GOAL OF THE EXERCISE |
Write the following entries out again exactly, skipping each image.
= = = =
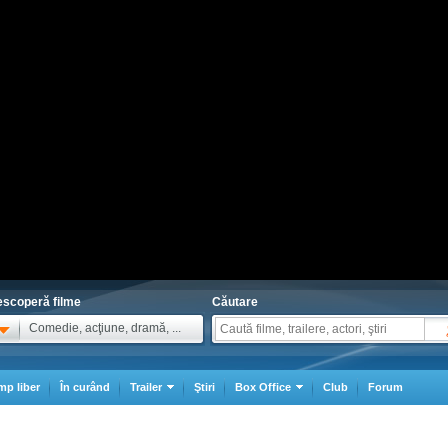
scoperă filme
Căutare
Comedie, acţiune, dramă, ...
mp liber
În curând
Trailer
Ştiri
Box Office
Club
Forum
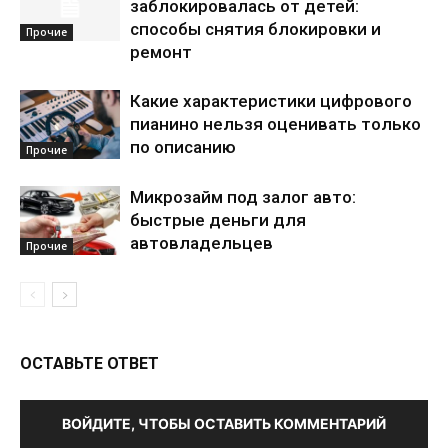
заблокировалась от детей:
способы снятия блокировки и
Прочие
ремонт
Какие характеристики цифрового
пианино нельзя оценивать только
по описанию
Прочие
Микрозайм под залог авто:
быстрые деньги для
автовладельцев
Прочие
ОСТАВЬТЕ ОТВЕТ
ВОЙДИТЕ, ЧТОБЫ ОСТАВИТЬ КОММЕНТАРИЙ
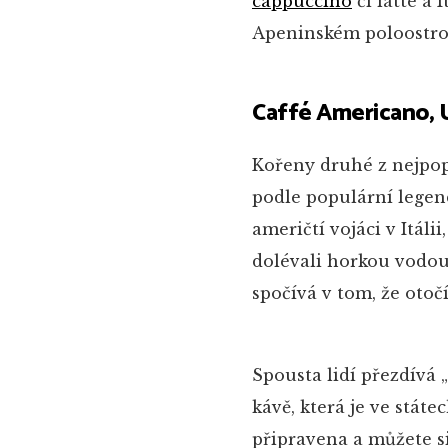
cappuccino
či latte a 
Apeninském poloostrov
Caffé Americano,
Kořeny druhé z nejpopu
podle populární legend
američtí vojáci v Itálii
dolévali horkou vodou.
spočívá v tom, že otočí
Spousta lidí přezdívá
kávě, která je ve státe
připravena a můžete si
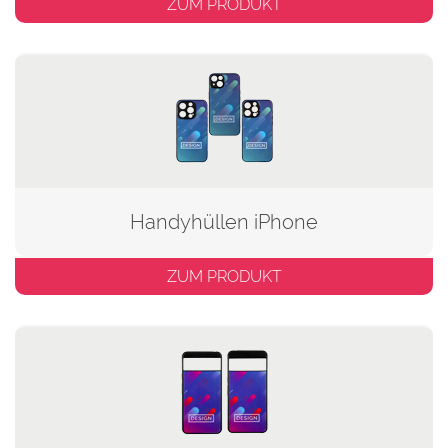
ZUM PRODUKT
Handyhüllen iPhone
ZUM PRODUKT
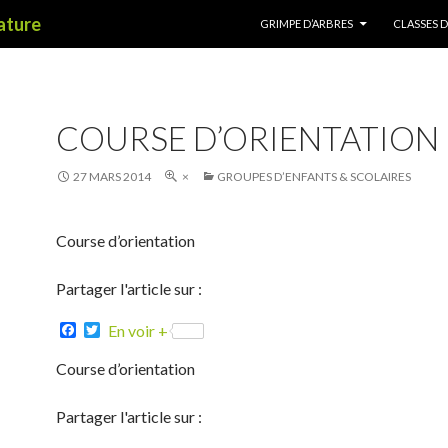
ALLER AU CONTENU
nature
GRIMPE D’ARBRES
CLASSES 
COURSE D’ORIENTATION
27 MARS 2014
×
GROUPES D’ENFANTS & SCOLAIRES
Course d’orientation
Partager l'article sur :
F
T
En voir +
a
w
c
i
Course d’orientation
e
t
b
t
o
e
Partager l'article sur :
o
r
k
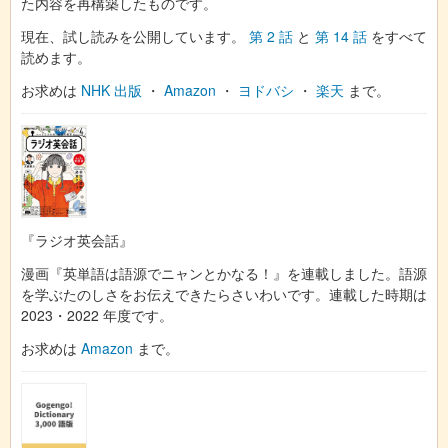
た内容を再構築したものです。
現在、試し読みを公開しています。
第 2 話
と
第 14 話
をすべて
読めます。
お求めは
NHK 出版
・
Amazon
・
ヨドバシ
・
楽天
まで。
『ラジオ英会話』
漫画『英単語は語源でニャンとかなる！』を連載しました。語源
を学ぶたのしさをお伝えできたらさいわいです。連載した時期は
2023・2022 年度です。
お求めは
Amazon
まで。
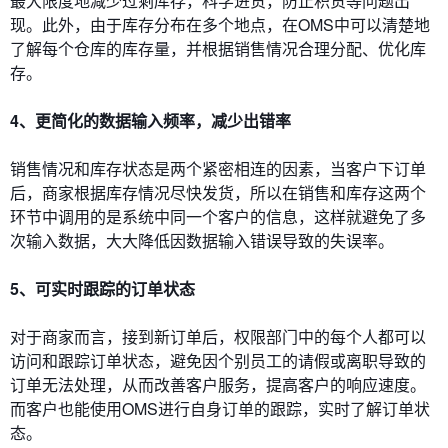
最大限度地减少过剩库存，科学进货，防止积货等问题出
现。此外，由于库存分布在多个地点，在OMS中可以清楚地
了解每个仓库的库存量，并根据销售情况合理分配、优化库
存。
4、更简化的数据输入频率，减少出错率
销售情况和库存状态是两个紧密相连的因素，当客户下订单
后，商家根据库存情况尽快发货，所以在销售和库存这两个
环节中调用的是系统中同一个客户的信息，这样就避免了多
次输入数据，大大降低因数据输入错误导致的失误率。
5、可实时跟踪的订单状态
对于商家而言，接到新订单后，权限部门中的每个人都可以
访问和跟踪订单状态，避免因个别员工的请假或离职导致的
订单无法处理，从而改善客户服务，提高客户的响应速度。
而客户也能使用OMS进行自身订单的跟踪，实时了解订单状
态。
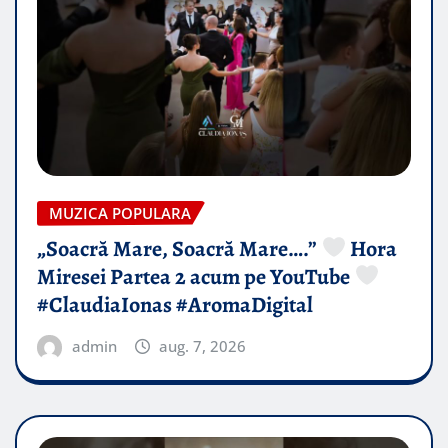
MUZICA POPULARA
„Soacră Mare, Soacră Mare….”
Hora
Miresei Partea 2 acum pe YouTube
#ClaudiaIonas #AromaDigital
admin
aug. 7, 2026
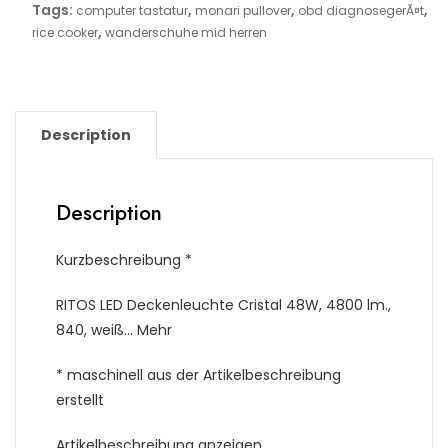
Tags:
,
,
,
computer tastatur
monari pullover
obd diagnosegerÃ¤t
,
rice cooker
wanderschuhe mid herren
Description
Description
Kurzbeschreibung *
RITOS LED Deckenleuchte Cristal 48W, 4800 lm.,
840, weiß… Mehr
* maschinell aus der Artikelbeschreibung
erstellt
Artikelbeschreibung anzeigen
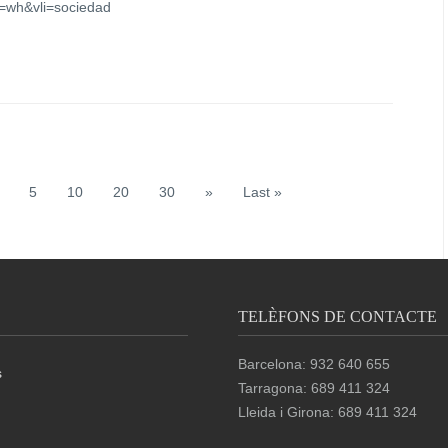
=wh&vli=sociedad
5
10
20
30
»
Last »
TELÈFONS DE CONTACTE
Barcelona: 932 640 655
s
Tarragona: 689 411 324
Lleida i Girona: 689 411 324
= = = =
PROBLEM SOLUTION |
scoperă filme
Căutare
Comedie, acţiune, dramă, ...
mp liber
În curând
Trailer
Ştiri
Box Office
Club
Forum
заблокировалась от детей:
способы снятия блокировки и
Прочие
ремонт
Какие характеристики цифрового
пианино нельзя оценивать только
по описанию
Прочие
Микрозайм под залог авто:
быстрые деньги для
автовладельцев
Прочие
ОСТАВЬТЕ ОТВЕТ
ВОЙДИТЕ, ЧТОБЫ ОСТАВИТЬ КОММЕНТАРИЙ
cappuccino
či latte a 
Apeninském poloostrov
Caffé Americano,
Kořeny druhé z nejpopu
podle populární legend
američtí vojáci v Itálii
dolévali horkou vodou.
spočívá v tom, že otočí
Spousta lidí přezdívá
kávě, která je ve státe
připravena a můžete si
ZUM PRODUKT
Handyhüllen iPhone
ZUM PRODUKT
ALLER AU CONTENU
nature
GRIMPE D’ARBRES
CLASSES 
COURSE D’ORIENTATION
27 MARS 2014
×
GROUPES D’ENFANTS & SCOLAIRES
Course d’orientation
Partager l'article sur :
F
T
En voir +
a
w
c
i
Course d’orientation
e
t
b
t
o
e
Partager l'article sur :
o
r
k
た内容を再構築したものです。
現在、試し読みを公開しています。
第 2 話
と
第 14 話
をすべて
読めます。
お求めは
NHK 出版
・
Amazon
・
ヨドバシ
・
楽天
まで。
『ラジオ英会話』
漫画『英単語は語源でニャンとかなる！』を連載しました。語源
を学ぶたのしさをお伝えできたらさいわいです。連載した時期は
2023・2022 年度です。
お求めは
Amazon
まで。
最大限度地减少过剩库存，科学进货，防止积货等问题出
现。此外，由于库存分布在多个地点，在OMS中可以清楚地
了解每个仓库的库存量，并根据销售情况合理分配、优化库
存。
4、更简化的数据输入频率，减少出错率
销售情况和库存状态是两个紧密相连的因素，当客户下订单
后，商家根据库存情况尽快发货，所以在销售和库存这两个
环节中调用的是系统中同一个客户的信息，这样就避免了多
次输入数据，大大降低因数据输入错误导致的失误率。
5、可实时跟踪的订单状态
对于商家而言，接到新订单后，权限部门中的每个人都可以
访问和跟踪订单状态，避免因个别员工的请假或离职导致的
订单无法处理，从而改善客户服务，提高客户的响应速度。
而客户也能使用OMS进行自身订单的跟踪，实时了解订单状
态。
MUZICA POPULARA
„Soacră Mare, Soacră Mare….”
Hora
Miresei Partea 2 acum pe YouTube
#ClaudiaIonas #AromaDigital
admin
aug. 7, 2026
Tags:
,
,
,
computer tastatur
monari pullover
obd diagnosegerÃ¤t
,
rice cooker
wanderschuhe mid herren
Description
Description
Kurzbeschreibung *
RITOS LED Deckenleuchte Cristal 48W, 4800 lm.,
840, weiß… Mehr
* maschinell aus der Artikelbeschreibung
erstellt
Artikelbeschreibung anzeigen
=wh&vli=sociedad
5
10
20
30
»
Last »
TELÈFONS DE CONTACTE
Barcelona: 932 640 655
s
Tarragona: 689 411 324
Lleida i Girona: 689 411 324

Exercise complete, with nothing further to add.